Consider these questions when building: Are you preventing unwanted access in your network security? This is when the layers of access control come into play. Are you controlling the ports where traffic is allowed to flow in and out? Another layer of protection would be using a third-party intrusion prevention or detection system (IPS/IDS) to block malicious traffic.
Do you have the protection need for the Amazon EC2 instances in the diagram? Is access to the Amazon EC2 being restricted to those who need it? This can be accomplished by limiting your team’s access to the specified security groups. Are you using a cybersecurity platform to provide anti-malware, IDS/IPS firewall, log inspection, and an application control?
The new Sustainability pillar was recently added to help users reduce their workload’s energy consumption and improve their efficiency. Consider these questions:
Do you have any Amazon EC2 instances that appear to be overutilized and need to be upgraded for better workload handling and response time?

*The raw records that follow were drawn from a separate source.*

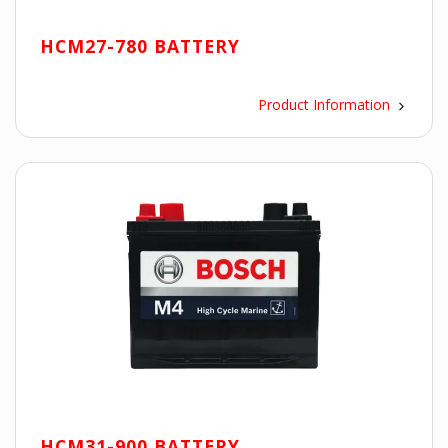
HCM27-780 BATTERY
Product Information
HCM31-900 BATTERY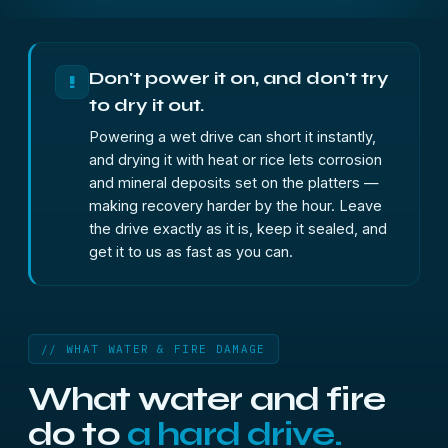
Don't power it on, and don't try
!
to dry it out.
Powering a wet drive can short it instantly,
and drying it with heat or rice lets corrosion
and mineral deposits set on the platters —
making recovery harder by the hour. Leave
the drive exactly as it is, keep it sealed, and
get it to us as fast as you can.
// WHAT WATER & FIRE DAMAGE
What water and fire
do to
a hard drive.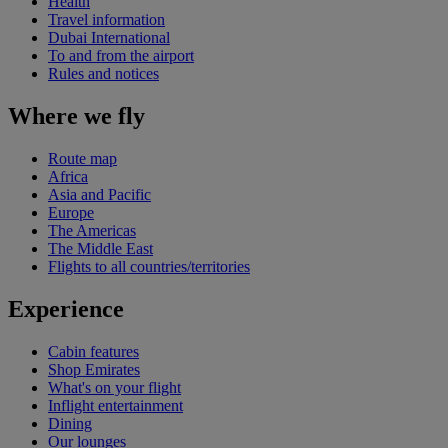
Health
Travel information
Dubai International
To and from the airport
Rules and notices
Where we fly
Route map
Africa
Asia and Pacific
Europe
The Americas
The Middle East
Flights to all countries/territories
Experience
Cabin features
Shop Emirates
What's on your flight
Inflight entertainment
Dining
Our lounges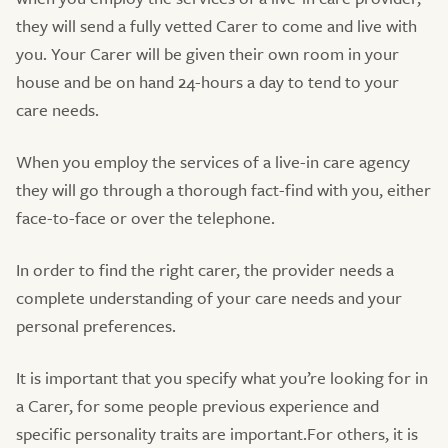
they will send a fully vetted Carer to come and live with
you. Your Carer will be given their own room in your
house and be on hand 24-hours a day to tend to your
care needs.
When you employ the services of a live-in care agency
they will go through a thorough fact-find with you, either
face-to-face or over the telephone.
In order to find the right carer, the provider needs a
complete understanding of your care needs and your
personal preferences.
It is important that you specify what you’re looking for in
a Carer, for some people previous experience and
specific personality traits are important.For others, it is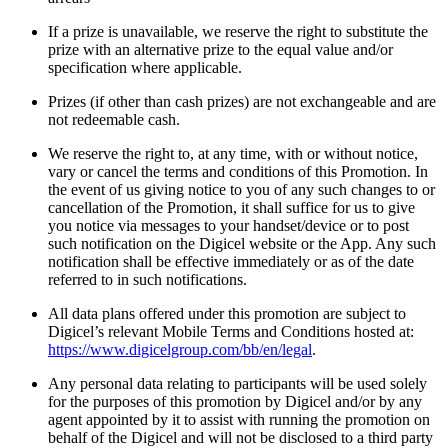
If a prize is unavailable, we reserve the right to substitute the
prize with an alternative prize to the equal value and/or
specification where applicable.
Prizes (if other than cash prizes) are not exchangeable and are
not redeemable cash.
We reserve the right to, at any time, with or without notice,
vary or cancel the terms and conditions of this Promotion. In
the event of us giving notice to you of any such changes to or
cancellation of the Promotion, it shall suffice for us to give
you notice via messages to your handset/device or to post
such notification on the Digicel website or the App. Any such
notification shall be effective immediately or as of the date
referred to in such notifications.
All data plans offered under this promotion are subject to
Digicel’s relevant Mobile Terms and Conditions hosted at:
https://www.digicelgroup.com/bb/en/legal
.
Any personal data relating to participants will be used solely
for the purposes of this promotion by Digicel and/or by any
agent appointed by it to assist with running the promotion on
behalf of the Digicel and will not be disclosed to a third party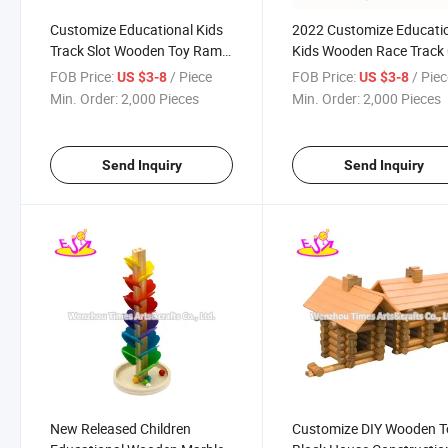
Customize Educational Kids
2022 Customize Educati
Track Slot Wooden Toy Ramp
Kids Wooden Race Track
Racer with 3 Mini Cars
Ramp Racer with 4 Mini 
FOB Price:
/ Piece
FOB Price:
/ Pie
US $3-8
US $3-8
W04e434
W04e432
Min. Order:
2,000 Pieces
Min. Order:
2,000 Pieces
Send Inquiry
Send Inquiry
New Released Children
Customize DIY Wooden T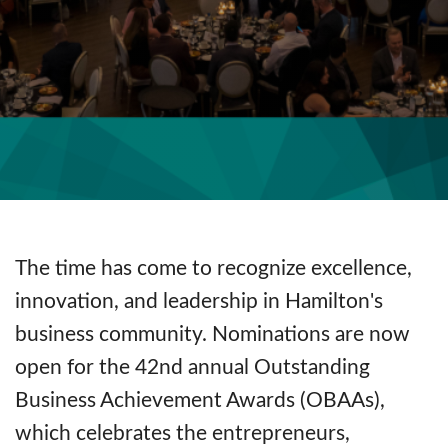
The time has come to recognize excellence,
innovation, and leadership in Hamilton's
business community. Nominations are now
open for the 42nd annual Outstanding
Business Achievement Awards (OBAAs),
which celebrates the entrepreneurs,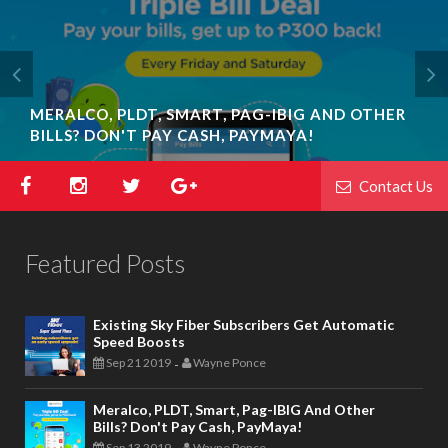
MERALCO, PLDT, SMART, PAG-IBIG AND OTHER
BILLS? DON'T PAY CASH, PAYMAYA!
Contact Us
Featured Posts
Existing Sky Fiber Subscribers Get Automatic
Speed Boosts
Sep 21 2019
Wayne Ponce
-
Meralco, PLDT, Smart, Pag-IBIG And Other
Bills? Don't Pay Cash, PayMaya!
Sep 13 2019
Wayne Ponce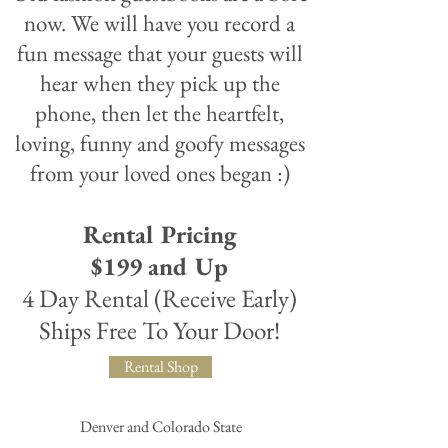
now. We will have you record a
fun message that your guests will
hear when they pick up the
phone, then let the heartfelt,
loving, funny and goofy messages
from your loved ones began :)
Rental Pricing
$199 and Up
4 Day Rental (Receive Early)
Ships Free To Your Door!
Rental Shop
Denver and Colorado State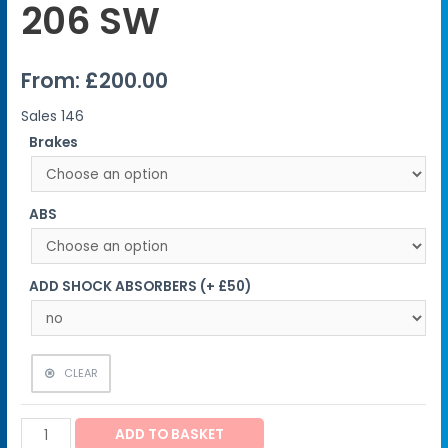
206 SW
From:
£
200.00
Sales
146
Brakes
ABS
ADD SHOCK ABSORBERS (+ £50)
CLEAR
ADD TO BASKET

On the other hand, are there any underutilized Amazon EC2 instances that need to be downsized to lower the cost of your monthly AWS bill?
Do you have large number of Amazon EC2 security groups that may be unnecessary or obsolete? Do the Amazon EC2 instances in your AWS account have the desired instance types based on the workload deployed?

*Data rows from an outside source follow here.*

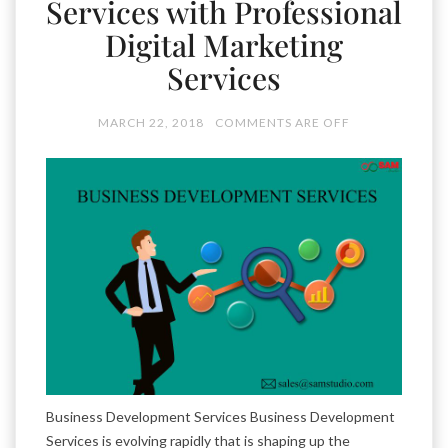
Services with Professional
Digital Marketing
Services
MARCH 22, 2018
COMMENTS ARE OFF
Business Development Services Business Development
Services is evolving rapidly that is shaping up the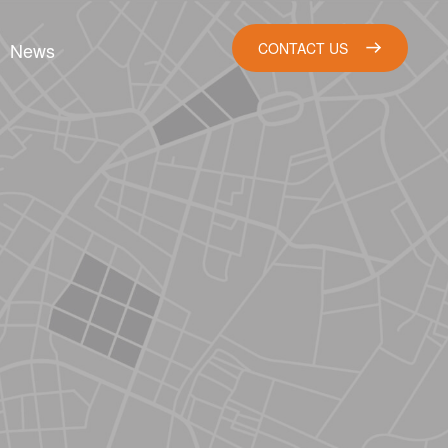
News
CONTACT US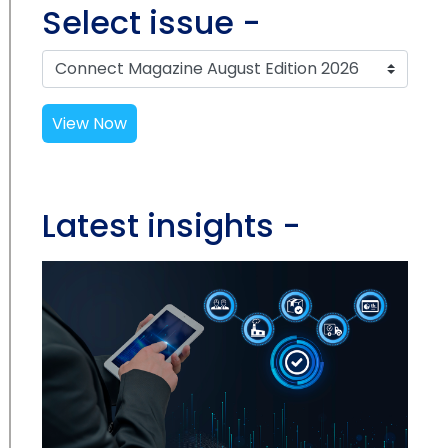
Select issue -
View Now
Latest insights -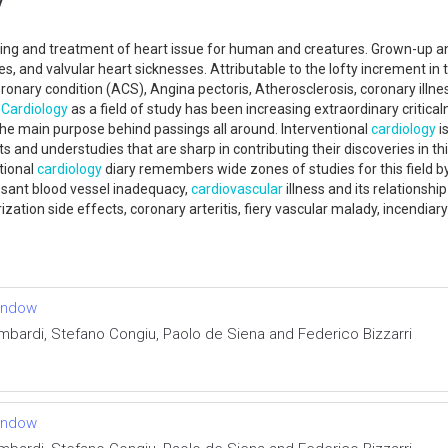
nding and treatment of heart issue for human and creatures. Grown-up and
ies, and valvular heart sicknesses. Attributable to the lofty increment in
oronary condition (ACS), Angina pectoris, Atherosclerosis, coronary illnes
.
Cardiology
as a field of study has been increasing extraordinary critic
the main purpose behind passings all around. Interventional
cardiology
i
ts and understudies that are sharp in contributing their discoveries in thi
tional
cardiology
diary remembers wide zones of studies for this field b
cessant blood vessel inadequacy,
cardiovascular
illness and its relationshi
zation side effects, coronary arteritis, fiery vascular malady, incendiar
window
mbardi, Stefano Congiu, Paolo de Siena and Federico Bizzarri
window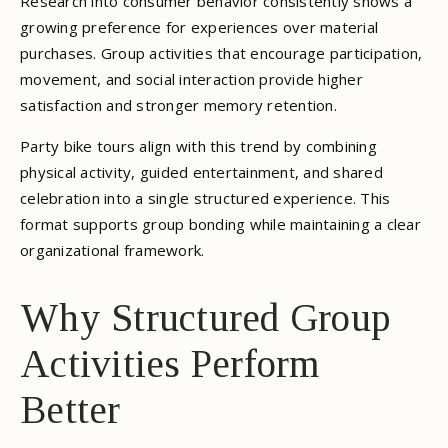
Research into consumer behavior consistently shows a
growing preference for experiences over material
purchases. Group activities that encourage participation,
movement, and social interaction provide higher
satisfaction and stronger memory retention.
Party bike tours align with this trend by combining
physical activity, guided entertainment, and shared
celebration into a single structured experience. This
format supports group bonding while maintaining a clear
organizational framework.
Why Structured Group
Activities Perform
Better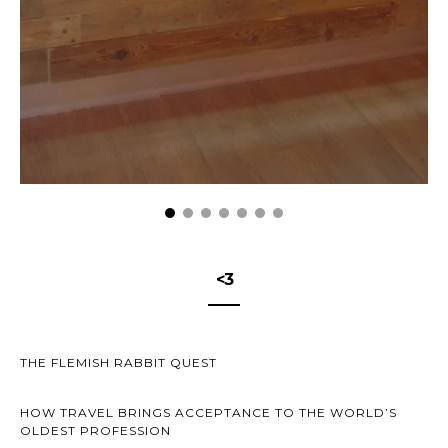
<3
THE FLEMISH RABBIT QUEST
HOW TRAVEL BRINGS ACCEPTANCE TO THE WORLD’S
OLDEST PROFESSION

Use Case 2: Serverless Application
This use case discusses the serverless application not shown in the first diagram and how security best practices can be applied.
There is an OWASP top 10 for serverless applications built with services such as AWS Lambda. This list includes vulnerabilities like SQL injection, broken authentication, sensitive data exposure, and so on, which helps security and development teams stay ahead of the bad guys.

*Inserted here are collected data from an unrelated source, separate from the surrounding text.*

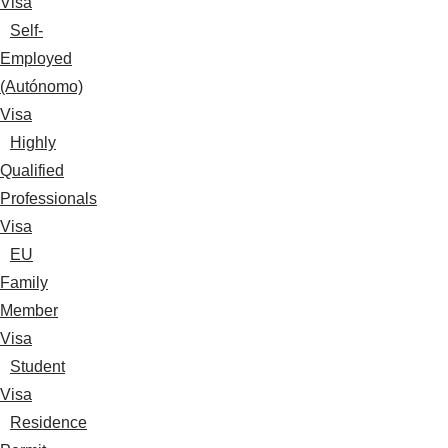
Visa
Self-
Employed
(Autónomo)
Visa
Highly
Qualified
Professionals
Visa
EU
Family
Member
Visa
Student
Visa
Residence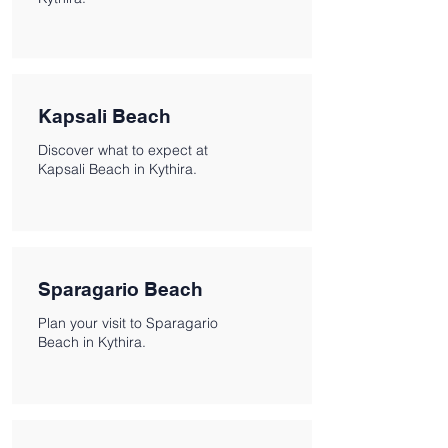
Kapsali Beach
Discover what to expect at
Kapsali Beach in Kythira.
Sparagario Beach
Plan your visit to Sparagario
Beach in Kythira.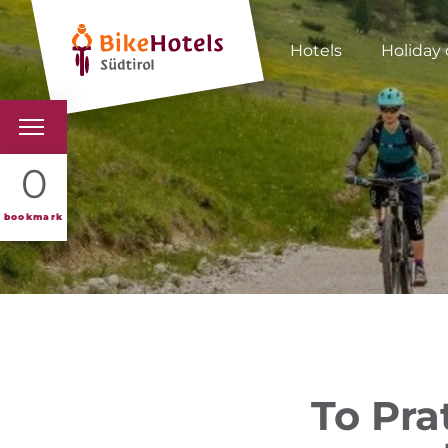
Hotels
Holiday 
BIKEHOTELS
0
HOTELS & PACKAGES
bookmark
TOURS & AREAS
SOUTH TYROL & US
USEFUL INFORMATIO
To Prat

DevOps teams should leverage third-party application security tools that block the vulnerabilities listed on the OWASP 10. It’s best to adhere to the principle of least privilege by only granting access and permissions for what is absolutely needed and nothing more.
Use Case 3: Container Security
In this use case, we will focus on container security best practices. Common security problems for containers include images created inaccurately, Docker files revealing important data, unreliable resource usage, and outdated images.
It isn’t always easy to avoid some of those problems like unknowingly using someone’s carelessly built container image you found on GitHub or other open-source code. To prevent this from happening, you can use a cybersecurity platform scan and monitor open source code as well as its dependencies and libraries. There are cybersecurity platforms that can complete pre-runtime scans, integrate into your pipeline, and provide container security during runtime. Some additional best practices include regular CI/CD testing and deployment and keeping your images small.
Start Best Practices Left
Being able to start left with security best practices before deploying anything will allow you to detect and respond to issues while it is still code. This dramatically reduces the chances of a security disaster once deployed. The best way to start left is by utilizing a platform with capabilities to scan your IaC templates before it is committed to check that it is that it is following best practices from the AWS Well-Architected Framework with multi-availability zones, backup EC2s and databases, closed buckets, layered access control, and encryption of data.
You may have noticed we used the word “platform” throughout. Yes, there are a lot of point products that can help you stay secure, but when you’re building in the cloud, you need total visibility of attack surface. Disconnected security tools hamper your ability to collect and correlate threat and activity data, often resulting in a lot of false positives.
A platform with broad third-party integration that deploys within your existing ecosystem is ideal. You now have comprehensive visibility across your entire IT infrastructure, resulting in less manual correlation and false positives as well as more agile development.